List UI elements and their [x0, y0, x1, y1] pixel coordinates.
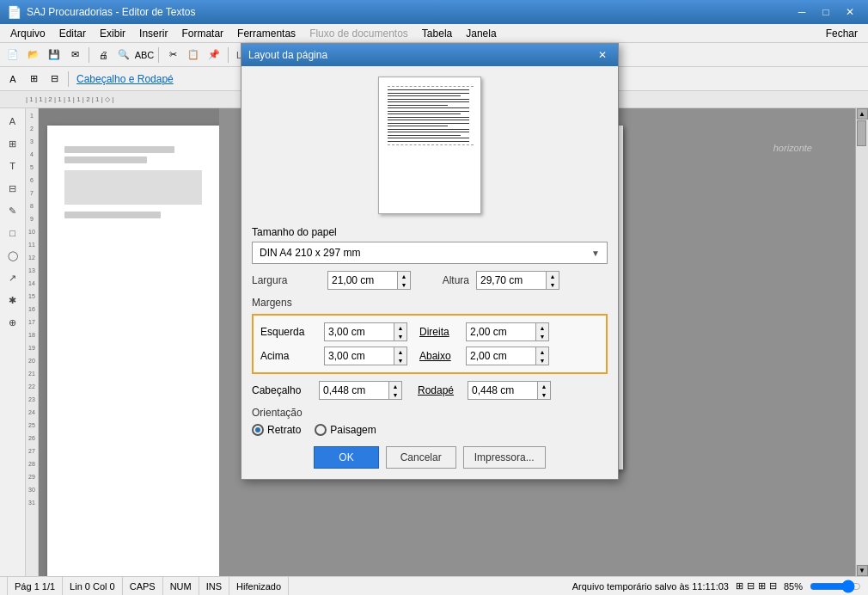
pl18: [388, 141, 469, 142]
cabecalho-rodape-row: Cabeçalho ▲ ▼ Rodapé ▲ ▼: [252, 381, 608, 400]
esquerda-input[interactable]: [325, 323, 394, 340]
status-caps: CAPS: [123, 577, 163, 595]
cabecalho-up-btn[interactable]: ▲: [389, 382, 401, 390]
vertical-scrollbar[interactable]: ▲ ▼: [855, 108, 868, 576]
menu-inserir[interactable]: Inserir: [132, 24, 174, 42]
esquerda-direita-row: Esquerda ▲ ▼ Direita ▲: [260, 322, 599, 341]
cabecalho-input-group: ▲ ▼: [319, 381, 402, 400]
esquerda-up-btn[interactable]: ▲: [394, 323, 406, 332]
cancel-button[interactable]: Cancelar: [386, 446, 456, 469]
status-bar: Pág 1 1/1 Lin 0 Col 0 CAPS NUM INS Hifen…: [0, 576, 868, 595]
margens-section: Margens Esquerda ▲ ▼ Direita: [252, 297, 608, 374]
tb-cut[interactable]: ✂: [163, 46, 182, 64]
esquerda-label: Esquerda: [260, 326, 321, 338]
abaixo-down-btn[interactable]: ▼: [536, 356, 548, 365]
retrato-option[interactable]: Retrato: [252, 424, 301, 436]
acima-input-group: ▲ ▼: [324, 347, 407, 365]
pl11: [388, 120, 469, 120]
scroll-down-btn[interactable]: ▼: [857, 565, 868, 576]
cabecalho-input[interactable]: [320, 382, 388, 399]
tb2-icon1[interactable]: A: [3, 70, 22, 89]
abaixo-label: Abaixo: [411, 350, 462, 362]
status-hifenizado: Hifenizado: [229, 577, 289, 595]
tb-open[interactable]: 📂: [24, 46, 43, 64]
sidebar-icon-6[interactable]: □: [3, 224, 22, 242]
sidebar-icon-8[interactable]: ↗: [3, 268, 22, 287]
paisagem-option[interactable]: Paisagem: [315, 424, 376, 436]
sidebar-icon-4[interactable]: ⊟: [3, 179, 22, 198]
paper-size-value: DIN A4 210 x 297 mm: [260, 247, 360, 259]
tb2-icon2[interactable]: ⊞: [24, 70, 43, 89]
paisagem-radio[interactable]: [315, 424, 327, 436]
tb-copy[interactable]: 📋: [184, 46, 203, 64]
zoom-slider[interactable]: [810, 580, 861, 593]
tb-preview[interactable]: 🔍: [114, 46, 133, 64]
altura-up-btn[interactable]: ▲: [547, 272, 559, 280]
largura-label: Largura: [252, 274, 321, 286]
rodape-up-btn[interactable]: ▲: [538, 382, 550, 390]
direita-down-btn[interactable]: ▼: [536, 332, 548, 340]
sidebar-icon-9[interactable]: ✱: [3, 291, 22, 310]
esquerda-down-btn[interactable]: ▼: [394, 332, 406, 340]
retrato-radio[interactable]: [252, 424, 264, 436]
tb-spell[interactable]: ABC: [135, 46, 154, 64]
tb-print[interactable]: 🖨: [94, 46, 113, 64]
tb2-icon3[interactable]: ⊟: [45, 70, 64, 89]
menu-formatar[interactable]: Formatar: [174, 24, 230, 42]
close-button[interactable]: ✕: [839, 3, 861, 21]
direita-label: Direita: [411, 326, 462, 338]
tb-save[interactable]: 💾: [45, 46, 64, 64]
pl12: [388, 123, 469, 124]
sidebar-icon-7[interactable]: ◯: [3, 246, 22, 265]
scroll-thumb[interactable]: [857, 120, 866, 146]
cabecalho-down-btn[interactable]: ▼: [389, 390, 401, 399]
cabecalho-link[interactable]: Cabeçalho e Rodapé: [73, 73, 177, 85]
sidebar-icon-10[interactable]: ⊕: [3, 313, 22, 332]
tb-new[interactable]: 📄: [3, 46, 22, 64]
menu-janela[interactable]: Janela: [459, 24, 503, 42]
rodape-input[interactable]: [468, 382, 537, 399]
esquerda-input-group: ▲ ▼: [324, 322, 407, 341]
impressora-button[interactable]: Impressora...: [463, 446, 546, 469]
largura-down-btn[interactable]: ▼: [398, 280, 410, 289]
orientacao-section: Orientação Retrato Paisagem: [252, 407, 608, 436]
acima-abaixo-row: Acima ▲ ▼ Abaixo ▲: [260, 347, 599, 365]
sidebar-icon-5[interactable]: ✎: [3, 201, 22, 220]
maximize-button[interactable]: □: [815, 3, 837, 21]
direita-up-btn[interactable]: ▲: [536, 323, 548, 332]
paper-size-dropdown[interactable]: DIN A4 210 x 297 mm ▼: [252, 242, 608, 264]
altura-input[interactable]: [477, 272, 546, 289]
sep7: [68, 71, 69, 87]
sidebar-icon-3[interactable]: T: [3, 156, 22, 175]
status-arquivo: Arquivo temporário salvo às 11:11:03: [572, 581, 729, 592]
scroll-up-btn[interactable]: ▲: [857, 108, 868, 120]
sidebar-icon-2[interactable]: ⊞: [3, 134, 22, 153]
dialog-close-button[interactable]: ✕: [594, 47, 611, 63]
altura-down-btn[interactable]: ▼: [547, 280, 559, 289]
menu-ferramentas[interactable]: Ferramentas: [230, 24, 303, 42]
tb-paste[interactable]: 📌: [205, 46, 223, 64]
menu-editar[interactable]: Editar: [52, 24, 93, 42]
pl10: [388, 117, 469, 118]
acima-up-btn[interactable]: ▲: [394, 347, 406, 356]
abaixo-up-btn[interactable]: ▲: [536, 347, 548, 356]
menu-arquivo[interactable]: Arquivo: [3, 24, 52, 42]
ok-button[interactable]: OK: [314, 446, 378, 469]
minimize-button[interactable]: ─: [791, 3, 813, 21]
preview-header-dashed: [388, 86, 474, 87]
menu-tabela[interactable]: Tabela: [415, 24, 459, 42]
largura-up-btn[interactable]: ▲: [398, 272, 410, 280]
abaixo-input[interactable]: [467, 347, 535, 365]
acima-input[interactable]: [325, 347, 394, 365]
largura-input[interactable]: [328, 272, 397, 289]
menu-exibir[interactable]: Exibir: [93, 24, 132, 42]
direita-input[interactable]: [467, 323, 535, 340]
status-num: NUM: [163, 577, 199, 595]
menu-fluxo[interactable]: Fluxo de documentos: [303, 24, 415, 42]
acima-down-btn[interactable]: ▼: [394, 356, 406, 365]
largura-spin: ▲ ▼: [397, 272, 410, 289]
tb-email[interactable]: ✉: [65, 46, 84, 64]
menu-fechar[interactable]: Fechar: [819, 24, 865, 42]
sidebar-icon-1[interactable]: A: [3, 112, 22, 131]
rodape-down-btn[interactable]: ▼: [538, 390, 550, 399]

→ **TASK**: Above are the records; report each line in them that includes the word "label".

→ **SOLUTION BELOW**:
esquerda-label: Esquerda: [260, 326, 321, 338]
abaixo-label: Abaixo: [411, 350, 462, 362]
largura-label: Largura: [252, 274, 321, 286]
direita-label: Direita: [411, 326, 462, 338]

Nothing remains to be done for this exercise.